GOAL OF THE EXERCISE
It is required that the lines from the top of the listing through the line with "murder, and the" be reproduced exactly, excluding pictures.
┌─ DATA
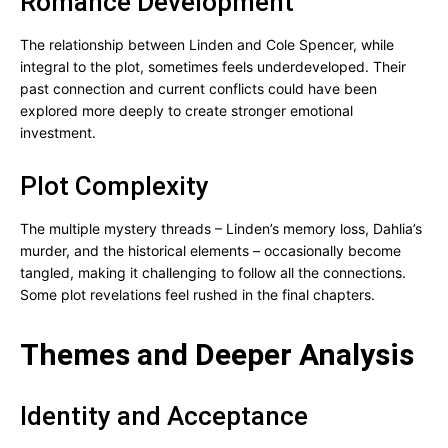
Romance Development
The relationship between Linden and Cole Spencer, while
integral to the plot, sometimes feels underdeveloped. Their
past connection and current conflicts could have been
explored more deeply to create stronger emotional
investment.
Plot Complexity
The multiple mystery threads – Linden’s memory loss, Dahlia’s
murder, and the historical elements – occasionally become
tangled, making it challenging to follow all the connections.
Some plot revelations feel rushed in the final chapters.
Themes and Deeper Analysis
Identity and Acceptance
└─
TASK SOLUTION
Romance Development
The relationship between Linden and Cole Spencer, while
integral to the plot, sometimes feels underdeveloped. Their
past connection and current conflicts could have been
explored more deeply to create stronger emotional
investment.
Plot Complexity
The multiple mystery threads – Linden’s memory loss, Dahlia’s
murder, and the historical elements – occasionally become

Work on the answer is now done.